I’ve been trying to extend my distance while keeping my pace around 1:35 to 1:45. I slowed down a bit near the end due to muscle tiredness and a lot of lane swimmers getting in the way on Sunday morning. I aimed for 5K, but I’m happy with this result since I got back into swimming last July. I’m going to keep at it and try to swim further while increasing my pace. I’m looking to drop to 1:30 per 100m.
Just a heads up, it’s not all about the distance. Staying in zone 3 or 4 just builds a bigger heart. Spending 2,500 to 3,000 meters in zone 2 is better for your cardio fitness.
Harlow said:
Just a heads up, it’s not all about the distance. Staying in zone 3 or 4 just builds a bigger heart. Spending 2,500 to 3,000 meters in zone 2 is better for your cardio fitness.
@Tobi
I’m not trying to be tough on you. I’ve seen many Masters swimmers, myself included, think distance is key. I work with top breathing experts, and we find that training in zone 2 for four hours a week, with just 10 minutes in zone 5, is the best path for staying strong and swimming into your 100s if you want.
@Harlow
Do you have a good link to a general chart for zones based on age and weight?
Eden said:
@Harlow
Do you have a good link to a general chart for zones based on age and weight?
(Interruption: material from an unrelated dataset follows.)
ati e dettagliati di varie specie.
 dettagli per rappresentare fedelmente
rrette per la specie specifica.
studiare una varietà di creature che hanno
Unfortunately, there isn’t a one-size-fits-all chart. The best way to find your Zone 2 is through a precise VO2 max test. You can get one done locally for a couple of hundred bucks, and it’s really enlightening. If you have a good respiratory expert, they can pinpoint your fat max burning zone during the test. Other options, like watches that use algorithms or apps, don’t give the specific data you need.
@Harlow
I figured it was something like that. Sounds like I might say I’ll get it done but probably won’t.
Harlow said:
Just a heads up, it’s not all about the distance. Staying in zone 3 or 4 just builds a bigger heart. Spending 2,500 to 3,000 meters in zone 2 is better for your cardio fitness.
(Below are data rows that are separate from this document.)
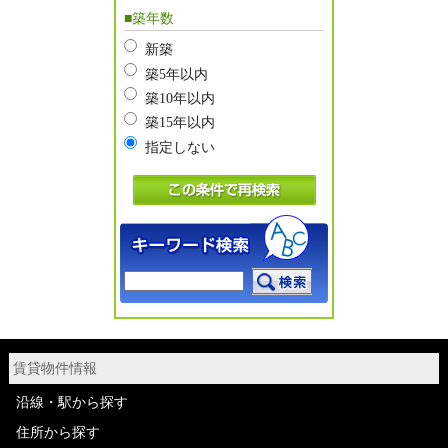
■築年数
新築
築5年以内
築10年以内
築15年以内
指定しない
賃貸物件情報
沿線・駅から探す
住所から探す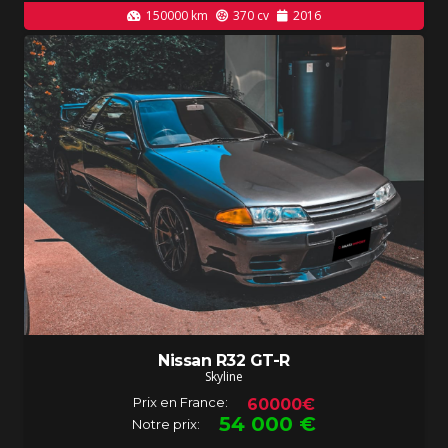
150000
km
370
cv
2016
Nissan R32 GT-R
Skyline
Prix en France:
60000€
54 000
€
Notre prix: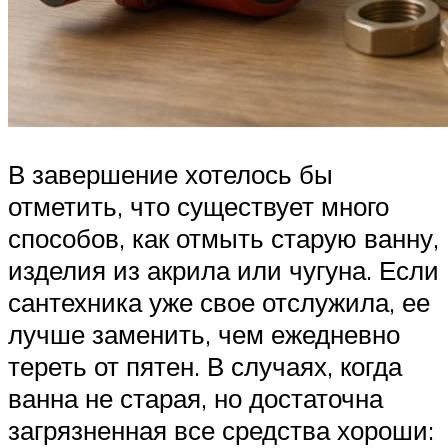
В завершение хотелось бы
отметить, что существует много
способов, как отмыть старую ванну,
изделия из акрила или чугуна. Если
сантехника уже свое отслужила, ее
лучше заменить, чем ежедневно
тереть от пятен. В случаях, когда
ванна не старая, но достаточна
загрязненная все средства хороши: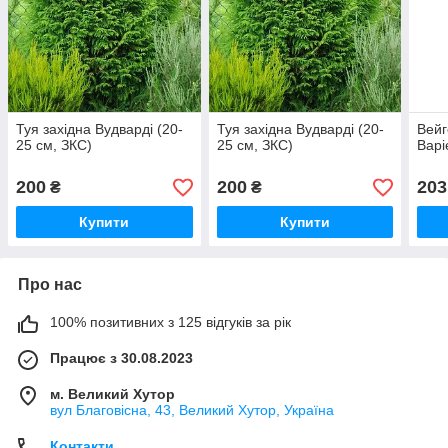
Туя західна Вудварді (20-
Туя західна Вудварді (20-
Вейг
25 см, ЗКС)
25 см, ЗКС)
Варі
200
200
203
₴
₴
Купити
Купити
Про нас
100% позитивних з 125 відгуків за рік
Працює з 30.08.2023
м. Великий Хутор
вул Благовісна, 43, Великий Хутор, Україна
Контакти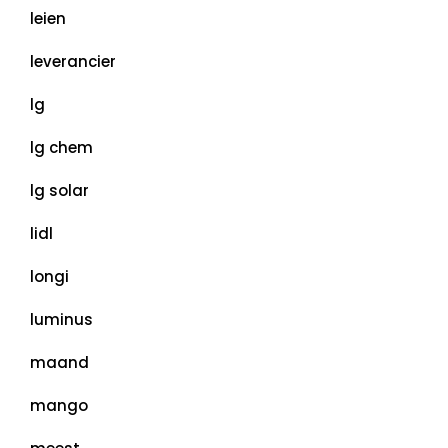
leien
leverancier
lg
lg chem
lg solar
lidl
longi
luminus
maand
mango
Sorry if this is a dumb question, but I’m new here. What do you mean by zones?
@Wynne
Check the picture called ‘swim HR’ above. Lower zones mean a lower beats per minute (BPM).
Harlow said:
Just a heads up, it’s not all about the distance. Staying in zone 3 or 4 just builds a bigger heart. Spending 2,500 to 3,000 meters in zone 2 is better for your cardio fitness.
I can’t stay down in zone 2. For me, it’s 4 or 5 or nothing when I swim 1k or 1500. I feel way too inefficient in my stroke going slower. I still want to beat my current 1:35 to 1:40 pace!
Wow, well done!
Nice pace consistency on that graph!
I’ve been hitting 6000m every morning and night for 2 hours with land training in between for 9 days in Cyprus.
Mckinley said:
I’ve been hitting 6000m every morning and night for 2 hours with land training in between for 9 days in Cyprus.
Doing it again this year!
Awesome, but why not just go for a solid 5000m?
Renny said:
Awesome, but why not just go for a solid 5000m?
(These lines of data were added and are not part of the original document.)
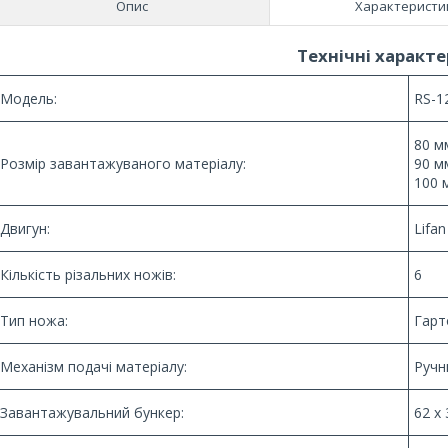
Опис
Характеристи
Технічні характ
Модель:
RS-1
80 м
Розмір завантажуваного матеріалу:
90 м
100 
Двигун:
Lifa
Кількість різальних ножів:
6
Тип ножа:
Гарт
Механізм подачі матеріалу:
Ручн
Завантажувальний бункер:
62 х 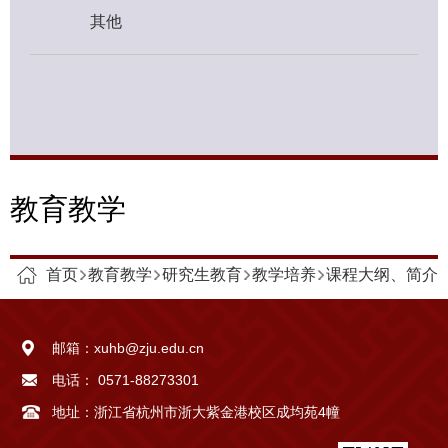
其他
教育教学
首页
教育教学
研究生教育
教学培养
课程大纲、简介
邮箱：
xuhb@zju.edu.cn
电话：
0571-88273301
地址：
浙江省杭州市浙大紫金港校区成均苑4幢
I ran out of time. I started a bit late, and we had a 2-hour limit that would kick us out. I would have definitely finished the 5K if I had more time. I regret not pushing harder between 2K and 4K.
You can find a general chart online, but it won’t be personalized to you.
You can get a VO2 max test for about $150. Just make sure they can interpret where your Zone 2 is for best results.
Wow, I want to reach that level. I’ve been swimming since I was a kid, so I’m experienced, but lately I’ve been feeling dizzy from longer swims. I think it’s the constant head movement. Have you ever experienced this? Is it because I haven’t trained seriously in 15 years?